A Coptic Christian, Bishoy Kameel Garas, has been declared “innocent” after he served more than half his six-year sentence for charges including defamation of Islam.
Garas, now in his late twenties, was jailed in September 2012 for offending the country’s dominant religion, the then-Egyptian President Mohamed Morsi, and a Muslim sheikh’s sister. The charges related to Facebook posts found on a fake page opened in his name.
On 25 July, Cairo’s senior court had ruled against the prison sentence, but it took Garas until 9 Oct. to be released, due to “intransigence by the prosecution, and prison authorities dragging their feet”, his lawyer Magdy Farouk Saeed told World Watch Monitor back in November.
Despite mounting evidence weighing on the side of his acquittal, the prosecution and two lower courts insisted on condemning the Christian, until the higher court finally declared him innocent on 13 March.
As with other blasphemy cases levelled against Christians and seculars, the proceedings were bedevilled by mob pressure and judicial religious prejudice.
“Back in 2012, the defence team was mobbed by scores of angry people around and inside the courthouse shouting, ‘Are you Muslims or what?’ The lawyers were themselves accused of apostasy and had to be spirited from the court’s security office,” said Ishak Ibrahim from the Egyptian Initiative for Personal Rights (EIPR).
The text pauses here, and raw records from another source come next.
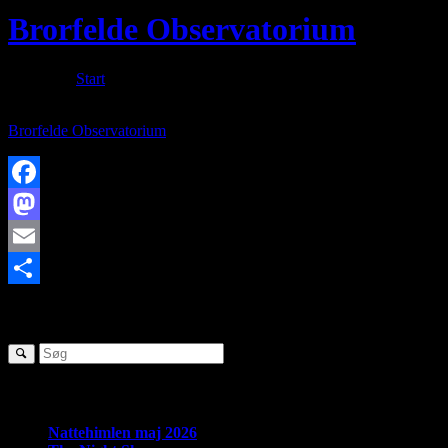
Brorfelde Observatorium
Du er her:
Start
/
Brorfelde Observatorium
Aktiviteter på Brorfelde Observatorium
Brorfelde Observatorium
Facebook
Mastodon
Email
Share
SØG
Seneste nyheder:
Nattehimlen maj 2026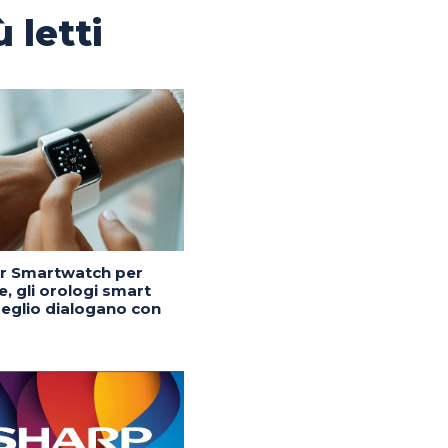
ù letti
or Smartwatch per
, gli orologi smart
eglio dialogano con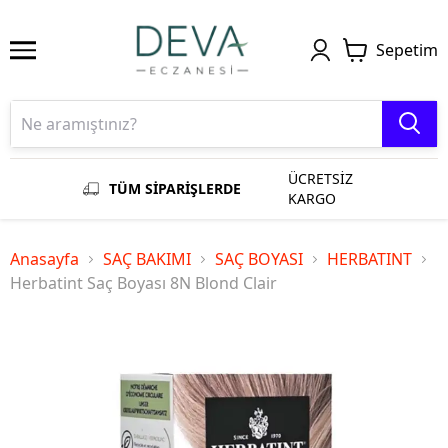
Sepetim
ÜCRETSİZ
TÜM SİPARİŞLERDE
KARGO
Anasayfa
SAÇ BAKIMI
SAÇ BOYASI
HERBATINT
Herbatint Saç Boyası 8N Blond Clair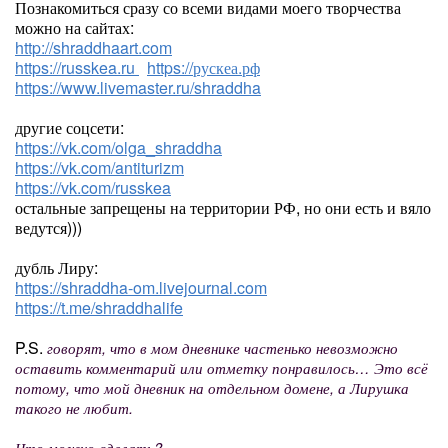
Познакомиться сразу со всеми видами моего творчества
можно на сайтах:
http://shraddhaart.com
https://russkea.ru
https://рускеа.рф
https://www.livemaster.ru/shraddha
другие соцсети:
https://vk.com/olga_shraddha
https://vk.com/antiturizm
https://vk.com/russkea
остальные запрещены на территории РФ, но они есть и вяло
ведутся)))
дубль Лиру:
https://shraddha-om.livejournal.com
https://t.me/shraddhalife
P.S.
говорят, что в мом дневнике частенько невозможно
оставить комментарий или отметку понравилось… Это всё
потому, что мой дневник на отдельном домене, а Лирушка
такого не любит.
Что можно сделать?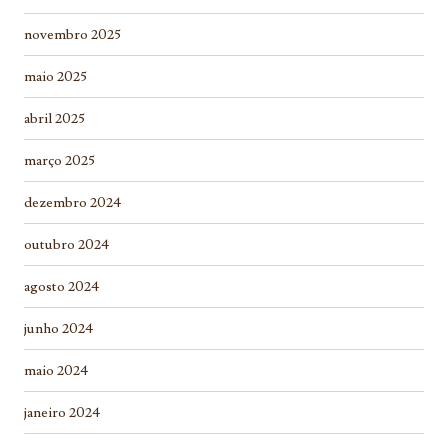
novembro 2025
maio 2025
abril 2025
março 2025
dezembro 2024
outubro 2024
agosto 2024
junho 2024
maio 2024
janeiro 2024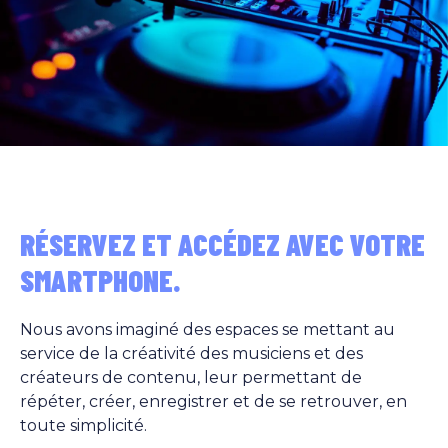
RÉSERVEZ ET ACCÉDEZ AVEC VOTRE
SMARTPHONE.
Nous avons imaginé des espaces se mettant au
service de la créativité des musiciens et des
créateurs de contenu, leur permettant de
répéter, créer, enregistrer et de se retrouver, en
toute simplicité.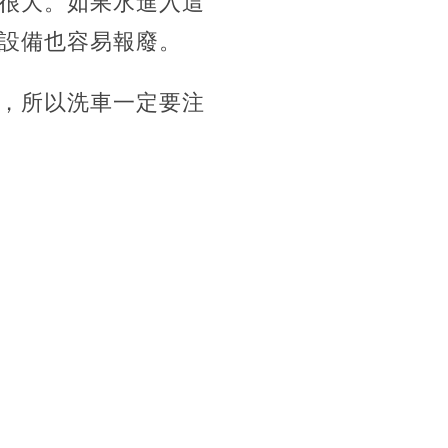
很大。如果水進入這
設備也容易報廢。
，所以洗車一定要注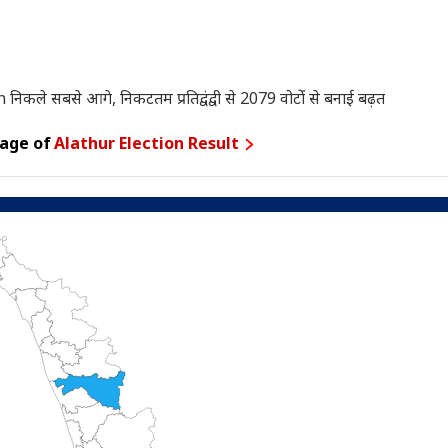
े सबसे आगे, निकटतम प्रतिद्वंद्वी से 2079 वोटोंं से बनाई बढ़त
rage of
Alathur Election Result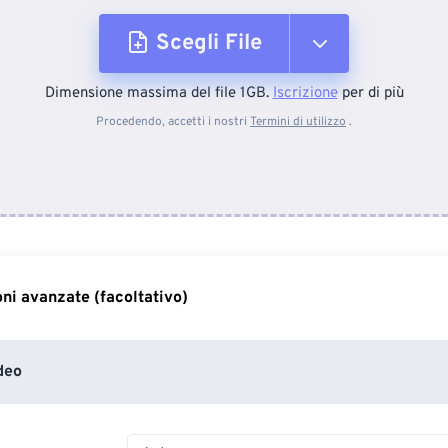
Scegli File
Dimensione massima del file 1GB.
Iscrizione
per di più
Dal dispositivo
Procedendo, accetti i nostri
Termini di utilizzo
.
Da Dropbox
Da Google Drive
ni avanzate (facoltativo)
Da OneDrive
deo
Dall'URL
Coptic activists insist the proceedings were a travesty from the beginning.
“To be accused of defamation [of Islam[ is to be guilty of it, especially with the mob pressure and rioting accompanying the proceedings,” said Safwat Samaan, director of Nation Without Borders, a human rights advocacy group.
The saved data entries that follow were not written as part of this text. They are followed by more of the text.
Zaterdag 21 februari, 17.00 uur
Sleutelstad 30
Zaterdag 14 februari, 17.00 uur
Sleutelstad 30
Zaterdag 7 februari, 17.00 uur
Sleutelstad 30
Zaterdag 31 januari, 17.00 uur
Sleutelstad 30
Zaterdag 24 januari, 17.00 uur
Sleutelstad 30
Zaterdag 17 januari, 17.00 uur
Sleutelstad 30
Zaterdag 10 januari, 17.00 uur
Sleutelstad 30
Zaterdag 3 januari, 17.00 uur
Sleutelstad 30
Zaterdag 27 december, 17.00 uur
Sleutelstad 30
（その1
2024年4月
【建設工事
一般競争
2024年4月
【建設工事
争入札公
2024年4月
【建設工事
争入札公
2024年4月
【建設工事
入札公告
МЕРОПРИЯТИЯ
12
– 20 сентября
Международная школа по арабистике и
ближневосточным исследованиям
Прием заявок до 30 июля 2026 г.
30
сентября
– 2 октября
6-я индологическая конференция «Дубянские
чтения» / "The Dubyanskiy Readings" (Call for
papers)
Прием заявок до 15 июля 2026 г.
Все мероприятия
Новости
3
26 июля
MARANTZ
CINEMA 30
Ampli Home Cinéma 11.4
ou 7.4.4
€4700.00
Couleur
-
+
Instead of investigating the hacking, which Garas insisted was done out of malice by a certain ‘Michael’, the prosecutor said: ‘Bishoy is as good as Michael!’
Garas, a teacher of English, had posted warnings on his own Facebook page about the fake account and alerted cyber police. Still, he was sentenced, despite claims of a named hacker and cyber investigation reports attesting to his innocence.
“Instead of investigating the hacking, which Garas insisted was done out of malice by a certain ‘Michael’ (now in Italy), the prosecutor said, ‘Bishoy is as good as Michael!’,” said Mena Thabet, a religious liberties researcher with the Egyptian Commission for Rights and Freedoms. (Both names are easily identified as Christian in Egypt.)
“The judge would not hear the difference between one’s own genuine Facebook page and a page created by another assuming a false identity,” added Samaan, quoting sources close to the proceedings.
The “guilty” ruling went ahead anyway, and was later partly upheld by a court of appeal.
After the acquittal
All experts agree that Garas, now legally cleared of guilt, cannot hope to receive adequate compensation.
“The defendant will have his three years in jail as credit, to be debited in case he’s sentenced for any future offenses,” said Samaan, describing the situation as a “legal travesty”.
Garas, understandably, didn’t have much to say about the legal side.
“Within ten days from the beginning of the proceedings, my school dismissed me from my job,” said Garas during a call-in with an Egyptian Christian television channel, Alhorreya TV. He remains uncertain about the possibility of going back to his home town in the province of Asyut (370 km south of Cairo), or claiming his job back.
“Bishoy’s poor father spent money he could not afford over the trials of his son,” noted Samaan.
According to EIPR, nine cases of “defamation of religion” have been filed in Egyptian courts since January 2015. Twelve people have been convicted. Twelve more cases are pending. Over the 2011-2013 period, courts processed 28 cases, where 28 out of 42 defendants were found guilty.
Earlier this year, on 25 Feb., Egypt sentenced four Christian teenagers to up to five years in prison for mimicking Islamic prayer as part of the ritual before beheadings carried out by jihadists.
On Thursday, 31 March, a court of appeal upheld a three-year prison sentence against a liberal Muslim poet, Fatma Naout, who had expressed disgust at the ritual killings of thousands of animals during the Muslim festival of Eid.
Last December, Islam Behery, a researcher with a wide TV following, was sentenced to a year in jail for suggesting Islamic teachings were the source of terror.